According to CNN, two congressmen from California and Texas were independently singled out by multiple people:
More than half a dozen interviewees independently named one California congressman for pursuing female staffers; another half dozen pointed to a Texas congressman for engaging in inappropriate behavior. CNN is not naming either of those lawmakers because the stories are unverified.
The existence of different forms of Shitty Congressmen lists is nothing new—back in 2015, Vox reported on the experience of a strategist who, upon moving to D.C., had “three different women give her lists of which members of Congress she should avoid being alone in a room with. The lists included members from both parties, and there were enough of them that all three lists had different names.”
Congress’s outdated sexual harassment policies have also recently come under increased scrutiny. Capitol Hill staffers can file complaints to the Office of Compliance, an independent agency whose process just for reporting incidents can drag on for months. Unlike most other federal agencies, Congress does not require sexual harassment training.
Post-Harvey Weinstein, more than 1,500 congressional aides signed a letter to push lawmakers to address the inadequacy of their own policies.
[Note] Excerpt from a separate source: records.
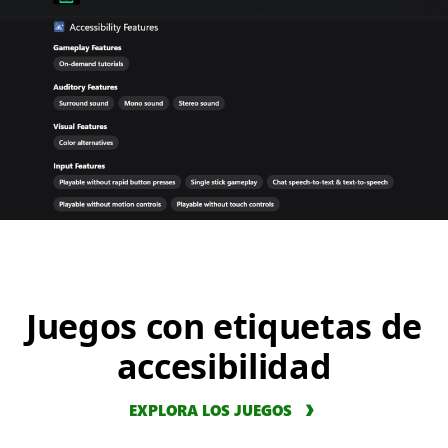
Juegos con etiquetas de
accesibilidad
EXPLORA LOS JUEGOS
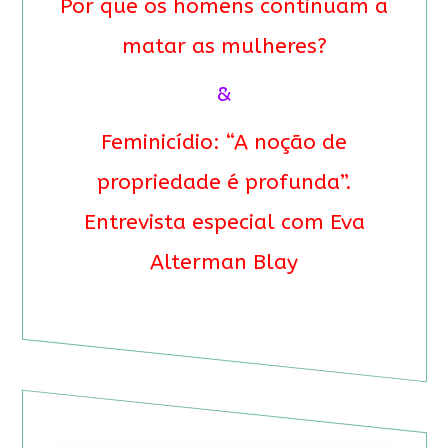
Por que os homens continuam a
matar as mulheres?
&
Feminicídio: “A noção de
propriedade é profunda”.
Entrevista especial com Eva
Alterman Blay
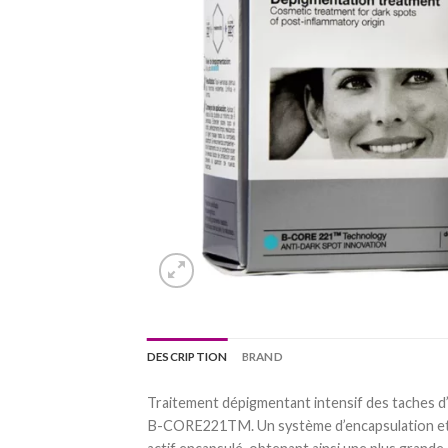
DESCRIPTION
BRAND
Traitement dépigmentant intensif des taches d’
B-CORE221TM. Un système d’encapsulation et de l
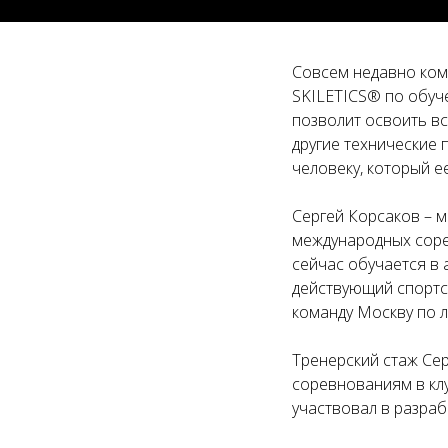
Совсем недавно ком
SKILETICS® по обуче
позволит освоить вс
другие технические
человеку, который е
Сергей Корсаков – м
международных соре
сейчас обучается в 
действующий спортс
команду Москву по 
Тренерский стаж Сер
соревнованиям в кл
участвовал в разраб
Last week, the Senate passed legislation requiring mandatory sexual harassment training for senators and aides. They have yet to streamline the OOC’s lengthy reporting process, but both Senator Kirsten Gillibrand and Representative Jackie Speier are pushing for legislation to do so.
The Weinstein moment has forced many industries to confront their failings when it comes to sexual harassment and abuse. While implementing more robust reporting processes and training will surely help protect staffers on Capitol Hill, the problem runs deep. As Alexis Ronickher, an employment lawyer who works with numerous Hill clients, recently told me, “I don’t think the policies are out of date, they’re exactly how Congress intended them to be. Which is to provide more protection and create more hurdles for staffers than other folks have.”
It’s an entrenched issue that won’t completely go away, even with better policies. Congress has extremely lopsided gender and racial dynamics—only 19% of elected representatives are women and only 19% are non-white. And when the allegations of child sexual abuse against U.S. Senate candidate Roy Moore first came out, we saw a not insignificant number of male Republican lawmakers drag their feet in condemning a member of their party.
As Rebecca Traister wrote in New York magazine on Monday about the recent Democratic electoral sweep, where multiple women, including women of color and LGBTQ women, won elections over male candidates:“This wasn’t just about retribution; it was about replacement.” Likewise, rooting out the members of Congress’s “creep list” will also require fully replacing those creeps by getting them out of the halls of our nation’s Capitol.